Heribert Germeshausen hat es vollbracht! Bereits am Beginn seiner Dortmunder Intendanz 2017 hat er den Wagner-Kosmos ausgerufen. Durch die Fährnisse von Corona oder Karfreitagsverbote hindurch bugsiert, ist „Der Ring des Nibelungen“, inszeniert von Peter Konwitschny, geschlossen worden. Letztes Wochenende ging im Rahmen des Wagner-Kosmos Teil V der erste von zwei Ring-Zyklen an vier Tagen hintereinander über die Bühne. (Von Sabine Weber)

Siegfrieds Tod. Ks. Samuel Youn, Joachim Goltz, Daniel Frank, Opernchor Theater Dortmund und Projekt-Extrachor. Foto: Thomas M. Jauk

(23./25. Mai 2025, Theater Dortmund) So voll ist die Dortmunder Oper ja noch nie gewesen. Siegfried und Götterdämmerung sind ausverkauft. Keine orangefarbenen Spinde sind mehr frei. Aber Gott sei Dank ist draußen für die beiden 40- bis 50-minütigen Pausen eine Getränke- und eine Würstchenbude aufgefahren. Letztere verkauft natürlich keine Currywurst oder Thüringer, geschweige denn Pommes Frites. Schließlich gibt es in den Bayreuther Pausen auch nur Rostbratwurst.

Dortmunder Ringschmied: Peter Konwitschny

Den Wagner-Kosmos nimmt man in Dortmund ernst. Der 5. Wagner-Kosmos ist gefüllt mit Vorträgen, Interviews und Gesprächsrunden. Dabei die aus der Szene altbekannten Gesichter und Gewährsleute. Es geht ja auch mal wieder um Wagner-Rezeption, Kunst und Gesellschaft, aber auch die Oper im Gottesdienst. Der Dortmunder Ringschmied Peter Konwitschny wird in diesem Kosmos natürlich eigens befragt. Dazu lädt man Ingo Metzmacher ein, mit dem Konwitschny eine unvergessene Ära am Hamburgischen Staatstheater geprägt hat. Ich erinnere mich noch gut an den wilden Aufstieg und Fall der Stadt Mahagonny mit dem knallgelben Bananensofa.
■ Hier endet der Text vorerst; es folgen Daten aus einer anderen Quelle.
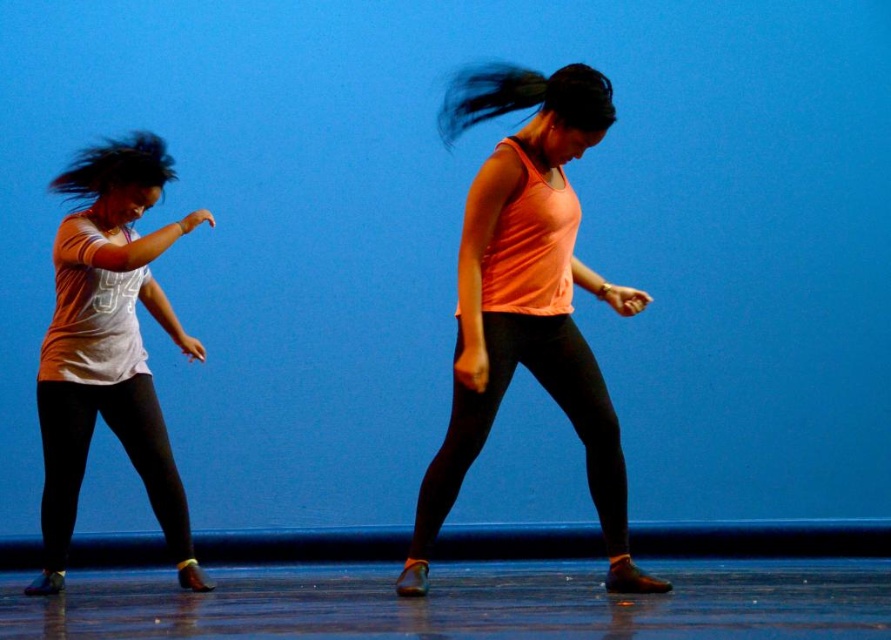 From the picture: Between black matte leggings at center and black shiny hair at left, which one is positioned lower?

black matte leggings at center is lower down.

Is point (489, 429) more distant than point (151, 186)?

Yes.

Does point (432, 481) come farther from viewer compared to point (86, 170)?

That is False.

Find the location of a particular element. This screenshot has height=640, width=891. black matte leggings at center is located at coordinates [554, 403].

Is point (544, 88) farther from camera compared to point (93, 164)?

No, (544, 88) is closer to viewer.

Which of these two, black silky hair at center or black shiny hair at left, stands taller?

With more height is black silky hair at center.

Does point (558, 80) lie in front of point (125, 182)?

Yes.

Locate an element on the screen. black silky hair at center is located at coordinates (526, 97).

Consider the image. Which of these two, white matte shirt at left or black matte leggings at center, stands taller?

Standing taller between the two is white matte shirt at left.

Can you confirm if white matte shirt at left is thinner than black matte leggings at center?

Correct, white matte shirt at left's width is less than black matte leggings at center's.

Identify the location of white matte shirt at left. (109, 348).

At what (x,y) coordinates should I click in order to perform the action: click on white matte shirt at left. Please return your answer as a coordinate pair (x, y). The width and height of the screenshot is (891, 640). Looking at the image, I should click on tap(109, 348). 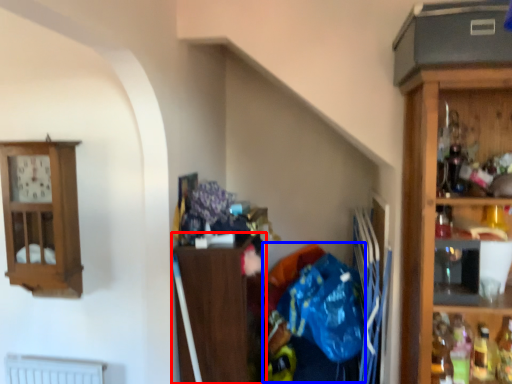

Amüsant, komisch im besten Sinne

Typisch 80er und 90er Jahre. Die Ästhetik Konwitschnys könnte inzwischen in die Jahre gekommen sein. Manchmal fragt man sich: wie lange macht der Altmeister es noch? Aber Konwitschny hat tatsächlich noch etwas zu sagen. Auch in seinem ersten Wagner-Ring, der durchaus amüsant unterhält und komisch im besten Sinne ist.

„und wenn Bayreuth anfragte…?“

Es wird übrigens sein einziger bleiben. Ein und dasselbe Bühnenwerk mache ein Konwitschny nämlich nur einmal. „Wahrscheinlich!“, ergänzt er vorsichtig. Jedes Musiktheater ginge ihm eben so tief… „Und wenn Bayreuth jetzt anfragte?“ –  „Gerade für die nicht, denn ich als Regisseur brauche doch Unterstützung.“ Kein weiterer Kommentar…

Sechs Harfen

In Dortmund hatte Konwitschny jedenfalls die volle Unterstützung des Intendanten. Germeshausen verbucht für sich jetzt auch den wahrscheinlich einzigen Konwitschny-Ring. Weniger euphorisch war wohl der Dortmunder Generalmusikdirektor. Von dem wünschte sich Konwitschny für die Finali sechs sichtbare Harfen. Jeweils drei in den Proszenien rechts und links. Gabriel Feltz monierte schon bei der ersten Ringoper-Realisation, dass zwei Harfen aber schon früher spielen müssten. Das hätte den Bühneneffekt vorweggenommen und die geballte Wirkung zerstört. Also spendiert Germeshausen zwei weitere Harfen für den Graben aus eigener Tasche.

Einzig für die Liebe

Die goldigen Proszeniums-Harfen werden also im richtigen Moment ausgepackt und sind ein Super-Effekt in den filmmusikalisch immer wieder grandios auffahrenden Schlussmusiken. Auch im Siegfried und der Götterdämmerung gibt es mit den Zaubersaiten wieder besonderes Licht, schon allein, weil die Instrumente glänzen. Es geht die Sonne auf und eine Vision wird getragen. Brünnhilde gibt in ihrem letzten Schlussmonolog Erfahrung und Wissen preis, lässt Götter, Gesetz und Welt fahren, einzig für die Liebe!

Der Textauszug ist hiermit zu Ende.